***** MATERIAL FOR THIS TASK *****
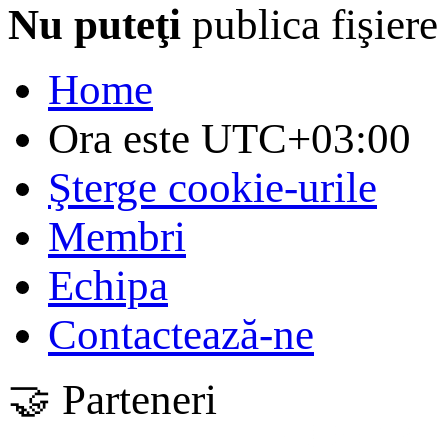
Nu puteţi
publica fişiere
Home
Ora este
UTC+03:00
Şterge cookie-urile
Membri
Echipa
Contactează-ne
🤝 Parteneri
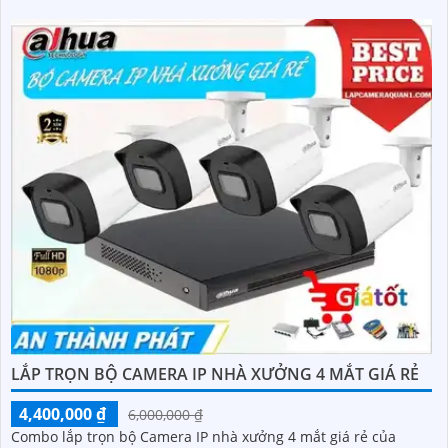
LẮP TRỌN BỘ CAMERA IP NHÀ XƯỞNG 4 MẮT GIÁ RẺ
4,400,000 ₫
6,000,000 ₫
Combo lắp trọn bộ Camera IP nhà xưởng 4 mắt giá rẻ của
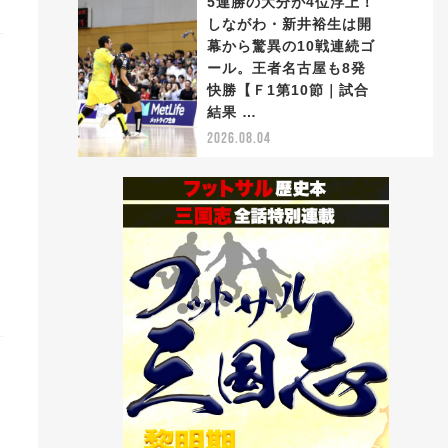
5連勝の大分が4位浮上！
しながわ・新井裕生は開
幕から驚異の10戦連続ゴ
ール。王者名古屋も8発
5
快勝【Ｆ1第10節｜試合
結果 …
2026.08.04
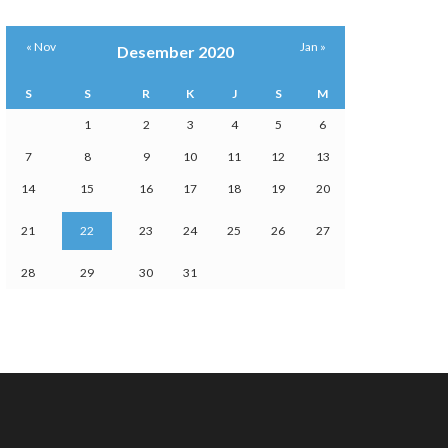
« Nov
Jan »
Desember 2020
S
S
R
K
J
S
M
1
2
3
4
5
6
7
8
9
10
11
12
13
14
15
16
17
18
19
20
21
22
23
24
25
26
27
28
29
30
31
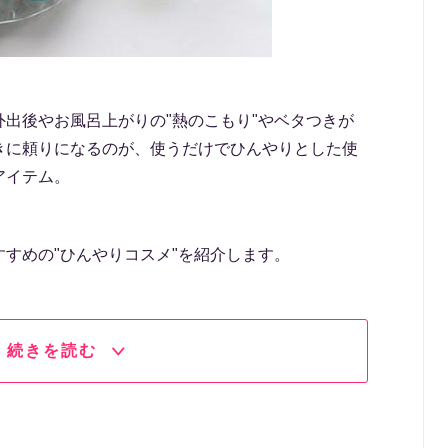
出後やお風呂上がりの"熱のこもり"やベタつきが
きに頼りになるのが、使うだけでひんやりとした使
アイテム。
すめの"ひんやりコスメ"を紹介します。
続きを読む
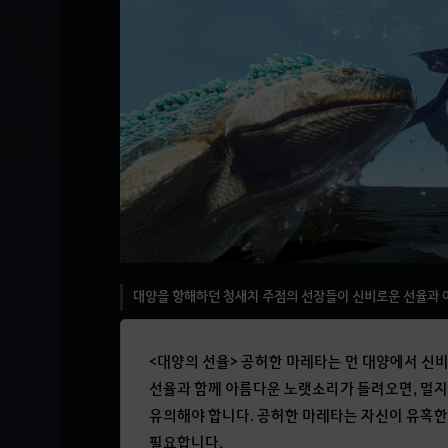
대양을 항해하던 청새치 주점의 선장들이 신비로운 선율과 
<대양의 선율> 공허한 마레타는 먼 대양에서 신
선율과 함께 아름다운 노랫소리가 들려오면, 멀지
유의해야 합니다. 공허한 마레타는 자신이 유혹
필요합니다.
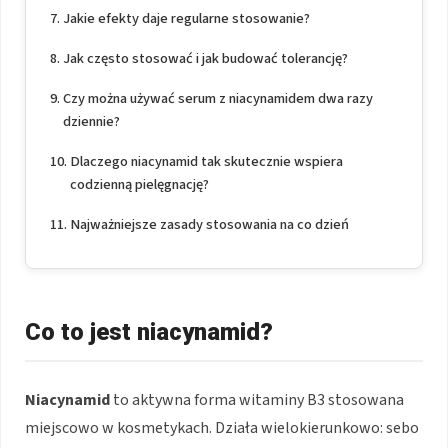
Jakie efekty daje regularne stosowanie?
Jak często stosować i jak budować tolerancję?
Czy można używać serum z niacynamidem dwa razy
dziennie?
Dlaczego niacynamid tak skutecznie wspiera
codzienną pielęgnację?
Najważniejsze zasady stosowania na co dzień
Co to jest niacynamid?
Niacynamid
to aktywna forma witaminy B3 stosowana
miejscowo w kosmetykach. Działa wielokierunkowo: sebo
*****
How many lines in the data above contain the word "마레타는"? Reply with only that figure.

2